Task directions: Every line with the string "Ultra" must be copied from the entries below.

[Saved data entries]
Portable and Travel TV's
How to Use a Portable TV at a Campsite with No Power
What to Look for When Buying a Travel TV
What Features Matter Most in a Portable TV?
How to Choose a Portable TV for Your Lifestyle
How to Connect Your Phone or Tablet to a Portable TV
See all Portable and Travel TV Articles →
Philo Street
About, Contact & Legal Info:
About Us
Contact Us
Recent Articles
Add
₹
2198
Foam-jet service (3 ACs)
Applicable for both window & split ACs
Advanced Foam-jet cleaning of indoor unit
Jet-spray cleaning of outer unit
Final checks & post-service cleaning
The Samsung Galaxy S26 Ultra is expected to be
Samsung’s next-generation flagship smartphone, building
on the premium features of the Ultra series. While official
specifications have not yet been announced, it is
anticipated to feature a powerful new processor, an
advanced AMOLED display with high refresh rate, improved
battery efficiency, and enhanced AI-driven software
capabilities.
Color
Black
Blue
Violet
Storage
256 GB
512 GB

Response box:
The Samsung Galaxy S26 Ultra is expected to be
on the premium features of the Ultra series. While official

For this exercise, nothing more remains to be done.